Tuesday, December 29, 2015

Turn the Hourglass

Forster Avenue, Mt. Vernon, N.Y.

It’s the 1960s and we live in a house styled after an Elizabethan cottage, built in 1917. Ivy creeps up the stone chimney and twirls around an iron lantern at the front door. 

The house sat on a corner lot. The street it faced, which inclined slightly toward the next block, felt dim and mysterious yet wide and bright. A straight, quiet street with huge elms arching overhead and a slate sidewalk of many hues, crippled in places where the tree roots had pushed through.

The sidewalk lilted up the sunny side of the street and darkly down the other, shaded in part by a granite precipice on which two homes were perched. It extended expectantly in front of a double lot.

It felt like an important street. To begin with, it was perfectly composed. It had the habit of seeming to rise up before you, with the houses and landscape flowing in all directions. Sometimes an imaginary mist floated around.

The massing of slate, stone, and greenery beneath tall trees was such a strong symphony that you invariably thought you heard a clap of thunder or the first chord in the history of the world when you came upon it.

I’m not making this up. This is how it was.  

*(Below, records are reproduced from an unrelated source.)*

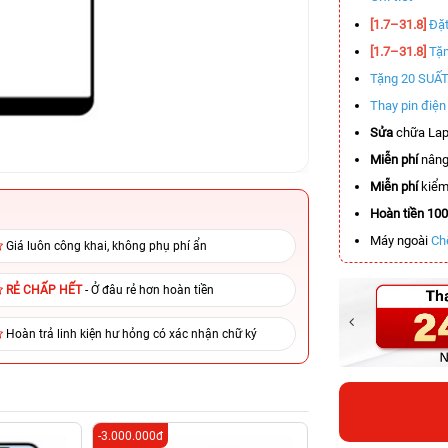
[1.7–31.8]
Đặt
[1.7–31.8]
Tặn
Tặng 20 SUẤ
Thay pin điệ
Sửa
chữa Lap
Miễn phí
nâng
Miễn phí
kiểm 
Hoàn tiền 10
Máy ngoài
Ch
Giá luôn công khai, không phụ phí ẩn
RẺ CHẤP HẾT
- Ở đâu rẻ hơn hoàn tiền
Hoàn trả linh kiện hư hỏng có xác nhận chữ ký
-3.000.000đ
-2.900.000đ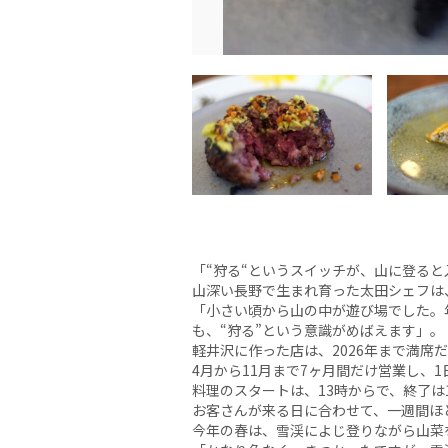
「“狩る“というスイッチが、山に登ると
山深い長野で生まれ育った太田シェフは
「小さい頃から山の中が遊び場でした。
も、“狩る”という意識がめばえます」。
軽井沢に作った店は、2026年まで満席
4月から11月まで7ヶ月間だけ営業し、
料理のスタートは、13時からで、終了は1
お客さんが来る日に合わせて、一週間ほ
今年の春は、雪渓によじ登りながら山菜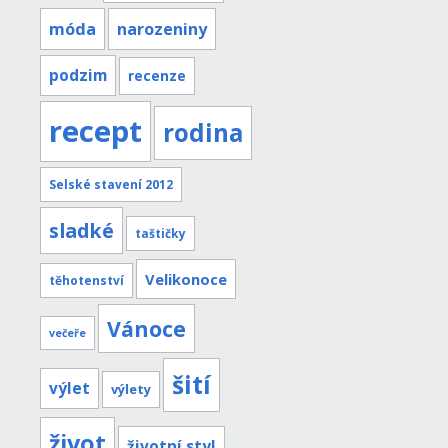
móda
narozeniny
podzim
recenze
recept
rodina
Selské stavení 2012
sladké
taštičky
Velikonoce
těhotenství
Vánoce
večeře
šití
výlet
výlety
život
životní styl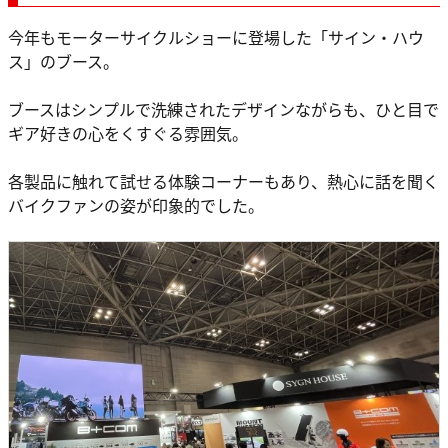
今年もモーターサイクルショーに登場した「サイン・ハウ
ス」のブース。
ブースはシンプルで洗練されたデザインながらも、ひと目で
ギア好きの心をくすぐる雰囲気。
各製品に触れて試せる体験コーナーもあり、熱心に話を聞く
バイクファンの姿が印象的でした。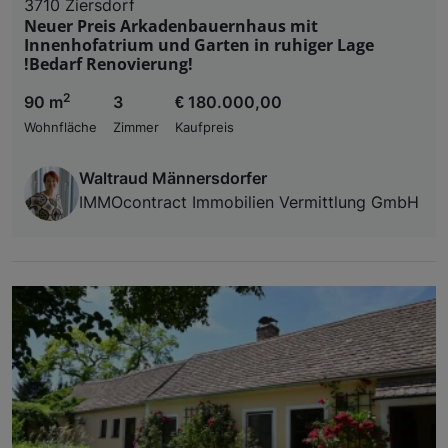
3710 Ziersdorf
Neuer Preis Arkadenbauernhaus mit
Innenhofatrium und Garten in ruhiger Lage
!Bedarf Renovierung!
2
90 m
3
€ 180.000,00
Wohnfläche
Zimmer
Kaufpreis
Waltraud Männersdorfer
IMMOcontract Immobilien Vermittlung GmbH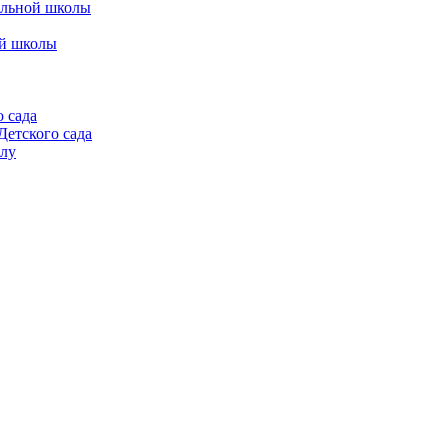
альной школы
ой школы
 сада
етского сада
алу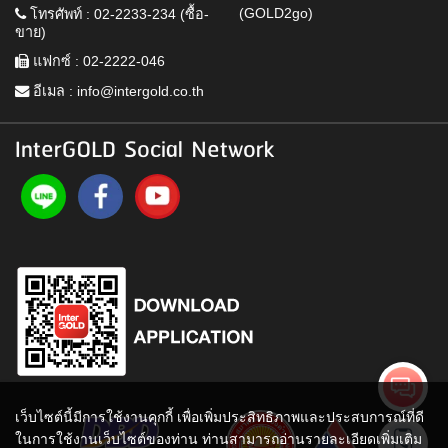
(GOLD2go)
โทรศัพท์ : 02-2233-234 (ซื้อ-
ขาย)
แฟกซ์ : 02-2222-046
อีเมล :
info@intergold.co.th
InterGOLD Social Network
เว็บไซต์นี้มีการใช้งานคุกกี้ เพื่อเพิ่มประสิทธิภาพและประสบการณ์ที่ดี
ในการใช้งานเว็บไซต์ของท่าน ท่านสามารถอ่านรายละเอียดเพิ่มเติม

We kids thought the street belonged to us, but it went back 3/4 of a century. Even during the late 1950s, gas sconces remained in a few of the homes.

So it was that Violet Romer – gorgeous flapper & actress, acclaimed interpretive dancer –

& her brother Romer Shawhan – an architect who flew at St. Mihiel with the Lafayette Escadrille and married the heiress to Pacific Coast Borax, for whose father Zabriskie Point was named –

would interrupt our ball game when their 1938 “Woodie” station wagon rounded the corner and rolled halfway up the block, turning into the driveway of their white frame house.

Did we step back impatiently when they drove by, eager to resume our play? Or were we blown to the curb in space and time?

Of course none of us children had any idea about the vivid places that Violet and Romer had occupied.

I’m always chasing that street into the past.